En el Centro de Salud de Makioni, una pequeña ciudad de mercado a unas 34 millas de la capital del distrito, los guías de lactancia pintados en la pared fueron marcados: «USAID: del pueblo estadounidense».
El personal se lamenta de cómo las mujeres embarazadas tienen citas prenatales más adelante o no, y la caída en las exámenes de detección de cáncer de cuello uterino. Dos mujeres de 18 y 20 años sobrevivieron a los abortos inseguros, que habían sufrido porque vivían a 17 millas de la clínica, según el personal.
«Ha aumentado la carga de trabajo en las instalaciones (de salud), de ahí la mala calidad de los servicios que se brindan», dice Yohane Billiat, Coordinadora de Planificación Familiar del Distrito.
Samuel Chawaka, el gerente del Centro de Salud de Makioni, dice: «No estamos dando servicios en su lugar».
Un portavoz del Departamento de Estado de los Estados Unidos dijo: “El gobierno de los Estados Unidos apoya la asistencia para salvar vidas en Malawi, incluidos aproximadamente $ 160 millones para apoyar los esfuerzos para abordar el VIH, la TB, la malaria y otros riesgos críticos para la salud.

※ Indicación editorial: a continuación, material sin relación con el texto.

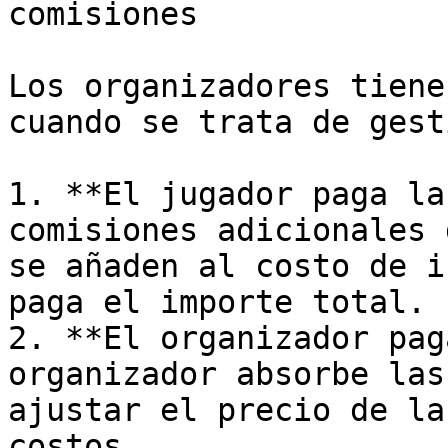
comisiones

Los organizadores tiene
cuando se trata de gest
1. **El jugador paga la
comisiones adicionales 
se añaden al costo de i
paga el importe total.

2. **El organizador pag
organizador absorbe las
ajustar el precio de la
costos.
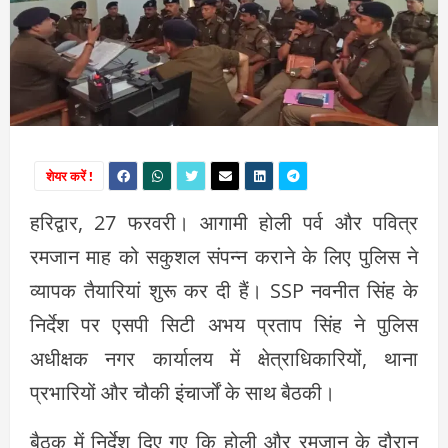
शेयर करें !
हरिद्वार, 27 फरवरी। आगामी होली पर्व और पवित्र
रमजान माह को सकुशल संपन्न कराने के लिए पुलिस ने
व्यापक तैयारियां शुरू कर दी हैं। SSP नवनीत सिंह के
निर्देश पर एसपी सिटी अभय प्रताप सिंह ने पुलिस
अधीक्षक नगर कार्यालय में क्षेत्राधिकारियों, थाना
प्रभारियों और चौकी इंचार्जों के साथ बैठकी।
बैठक में निर्देश दिए गए कि होली और रमजान के दौरान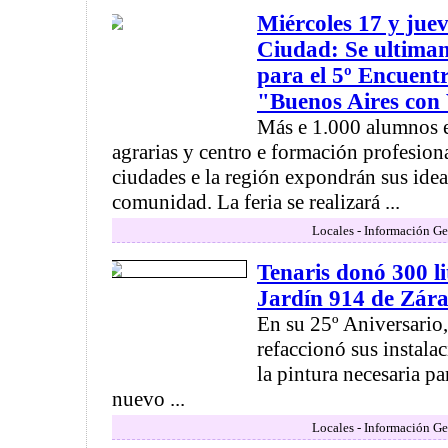
Miércoles 17 y juev
Ciudad: Se ultiman
para el 5º Encuent
"Buenos Aires con
Más e 1.000 alumnos e 
agrarias y centro e formación profesion
ciudades e la región expondrán sus idea
comunidad. La feria se realizará ...
Locales - Información Ge
Tenaris donó 300 li
Jardín 914 de Zára
En su 25º Aniversario,
refaccionó sus instala
la pintura necesaria 
nuevo ...
Locales - Información Ge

«Estados Unidos continúa siendo la nación más generosa del mundo. Es imperativo recordar que el contribuyente estadounidense nunca tuvo la intención de soportar la carga completa de cuidar a cada persona en la tierra, ya sea con comida, medicina o de otra manera».
Sin embargo, incluso en las ciudades de Malawi, la calidad de la atención médica está cayendo. En Lilongwe, Estados Unidos financió previamente la capacitación de los trabajadores de la salud para encontrar y administrar casos de tuberculosis (TB). Posteriormente ha habido una caída en el número de casos detectados y referidos para el tratamiento, dice Thoms Chigeda, el coordinador de TB del Distrito.

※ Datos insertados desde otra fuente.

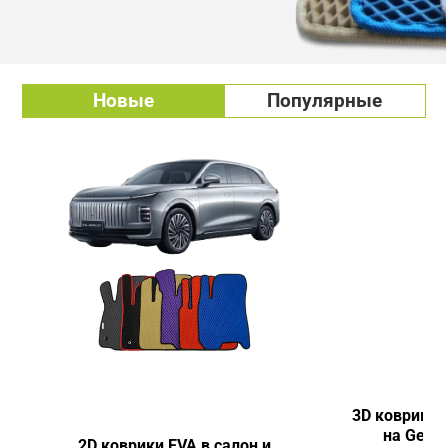
Новые
Популярные
3D коврики 
на Geely
2D коврики EVA в салон и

«Si las personas no están siendo diagnosticadas lo suficientemente temprano, será difícil para ellos curarse», dice, «y la TB resistente a las drogas también puede florecer. Habíamos hecho algunos pasos en la lucha de la TB en el distrito, pero por esto creo que podríamos estar perdiendo la batalla».
Antes de los recortes de ayuda de EE. UU., 11,000 bebés se inmunizaban cada mes, dice MacLean Nkhoma, coordinador de inmunización de la ciudad. Ahora es menos de 9,000, y la tasa de inmunización infantil ha caído del 98% al 85%, dice.
«Ellos (los Estados Unidos) nos han estado apoyando; tienen que continuar. Porque de lo contrario lo que suceda en Malawi o en África, como los brotes, también los afectará», dice Nkhoma. «Si África está protegida, eso significa que todo el mundo está protegido».